THE RECORDS:
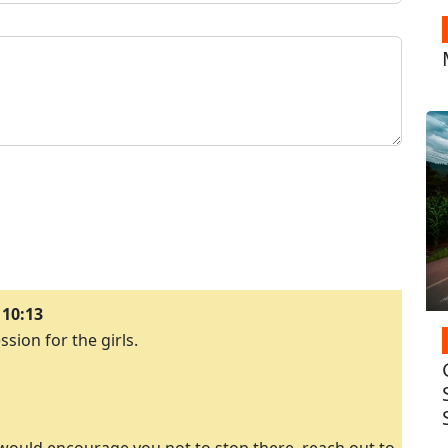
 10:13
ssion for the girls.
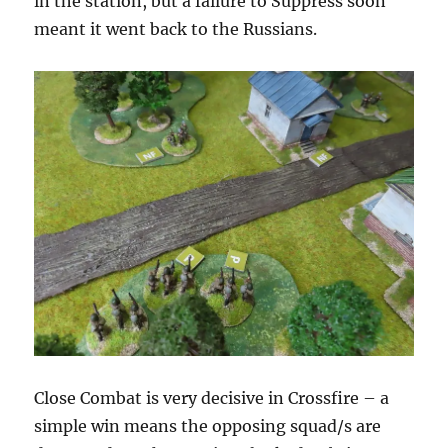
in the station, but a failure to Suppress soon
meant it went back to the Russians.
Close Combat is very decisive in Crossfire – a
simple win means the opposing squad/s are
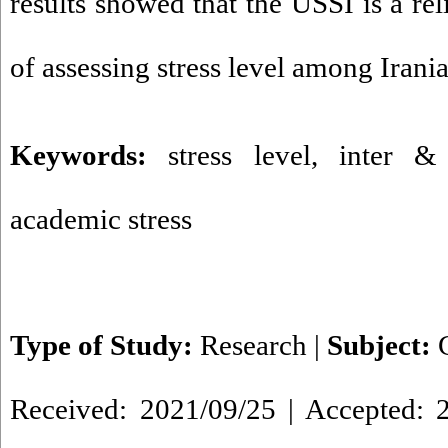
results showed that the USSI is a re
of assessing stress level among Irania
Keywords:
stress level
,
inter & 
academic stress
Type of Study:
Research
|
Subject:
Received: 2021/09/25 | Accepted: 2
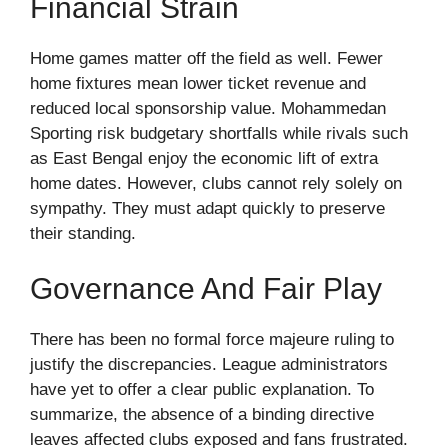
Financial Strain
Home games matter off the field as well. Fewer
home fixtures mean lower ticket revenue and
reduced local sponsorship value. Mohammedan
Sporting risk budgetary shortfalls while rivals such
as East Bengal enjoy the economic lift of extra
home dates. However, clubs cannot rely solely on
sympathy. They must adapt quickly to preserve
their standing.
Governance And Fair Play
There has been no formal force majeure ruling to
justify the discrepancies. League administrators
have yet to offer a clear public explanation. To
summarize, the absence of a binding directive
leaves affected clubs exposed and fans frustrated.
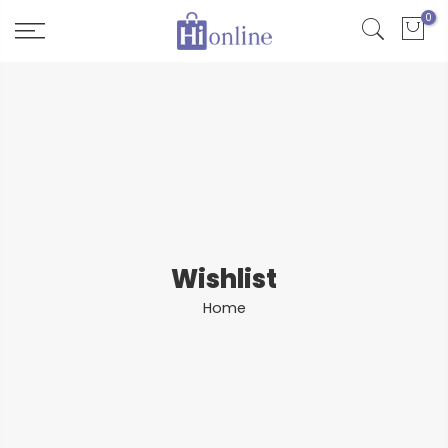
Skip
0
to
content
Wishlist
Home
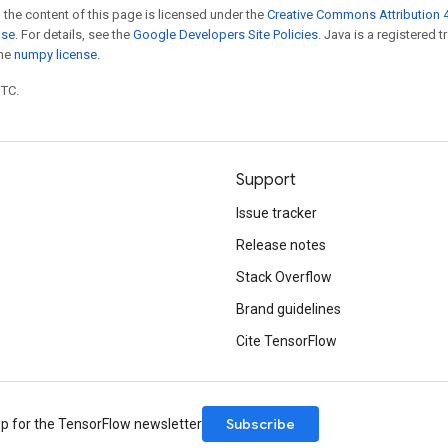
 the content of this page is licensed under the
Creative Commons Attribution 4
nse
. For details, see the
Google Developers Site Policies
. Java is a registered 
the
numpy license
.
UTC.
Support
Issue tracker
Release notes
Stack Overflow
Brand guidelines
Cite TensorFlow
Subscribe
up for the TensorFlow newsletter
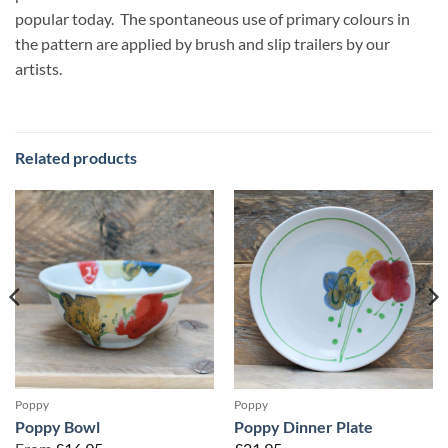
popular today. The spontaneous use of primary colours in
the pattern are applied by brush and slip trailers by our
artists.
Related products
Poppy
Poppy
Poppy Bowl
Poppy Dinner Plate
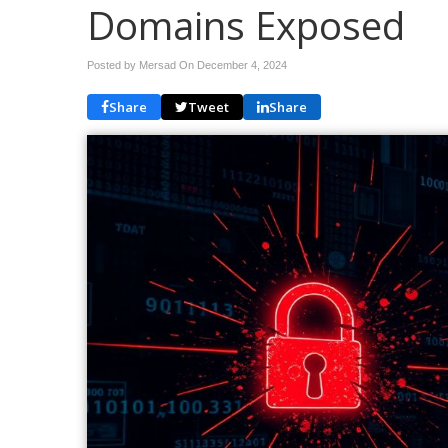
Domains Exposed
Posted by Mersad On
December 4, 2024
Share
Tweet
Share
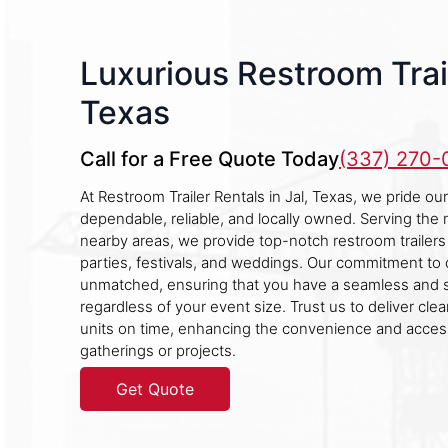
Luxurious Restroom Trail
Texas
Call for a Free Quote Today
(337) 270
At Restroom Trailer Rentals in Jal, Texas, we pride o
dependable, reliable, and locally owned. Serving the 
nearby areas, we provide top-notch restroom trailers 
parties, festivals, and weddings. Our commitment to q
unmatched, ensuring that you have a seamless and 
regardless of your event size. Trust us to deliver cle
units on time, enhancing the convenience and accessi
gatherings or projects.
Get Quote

INSTRUCTIONS TO FOLLOW: Across the whole listing, reproduce each line verbatim and exclude every picture.

SOLUTION TO THIS TASK:
 10:13
ssion for the girls.
in the station, but a failure to Suppress soon
meant it went back to the Russians.
Close Combat is very decisive in Crossfire – a
simple win means the opposing squad/s are
results showed that the USSI is a re
of assessing stress level among Irania
Keywords:
stress level
,
inter & 
academic stress
Type of Study:
Research
|
Subject:
Received: 2021/09/25 | Accepted: 2
Financial Strain
Home games matter off the field as well. Fewer
home fixtures mean lower ticket revenue and
reduced local sponsorship value. Mohammedan
Sporting risk budgetary shortfalls while rivals such
as East Bengal enjoy the economic lift of extra
home dates. However, clubs cannot rely solely on
sympathy. They must adapt quickly to preserve
their standing.
Governance And Fair Play
There has been no formal force majeure ruling to
justify the discrepancies. League administrators
have yet to offer a clear public explanation. To
summarize, the absence of a binding directive
leaves affected clubs exposed and fans frustrated.
Skip
0
to
content
Wishlist
Home
 the content of this page is licensed under the
Creative Commons Attribution 4
nse
. For details, see the
Google Developers Site Policies
. Java is a registered 
the
numpy license
.
UTC.
Support
Issue tracker
Release notes
Stack Overflow
Brand guidelines
Cite TensorFlow
Subscribe
up for the TensorFlow newsletter
popular today. The spontaneous use of primary colours in
the pattern are applied by brush and slip trailers by our
artists.
Related products
Poppy
Poppy
Poppy Bowl
Poppy Dinner Plate
Domains Exposed
Posted by Mersad On
December 4, 2024
Share
Tweet
Share
Luxurious Restroom Trail
Texas
Call for a Free Quote Today
(337) 270
At Restroom Trailer Rentals in Jal, Texas, we pride o
dependable, reliable, and locally owned. Serving the 
nearby areas, we provide top-notch restroom trailers 
parties, festivals, and weddings. Our commitment to q
unmatched, ensuring that you have a seamless and 
regardless of your event size. Trust us to deliver cle
units on time, enhancing the convenience and accessi
gatherings or projects.
Get Quote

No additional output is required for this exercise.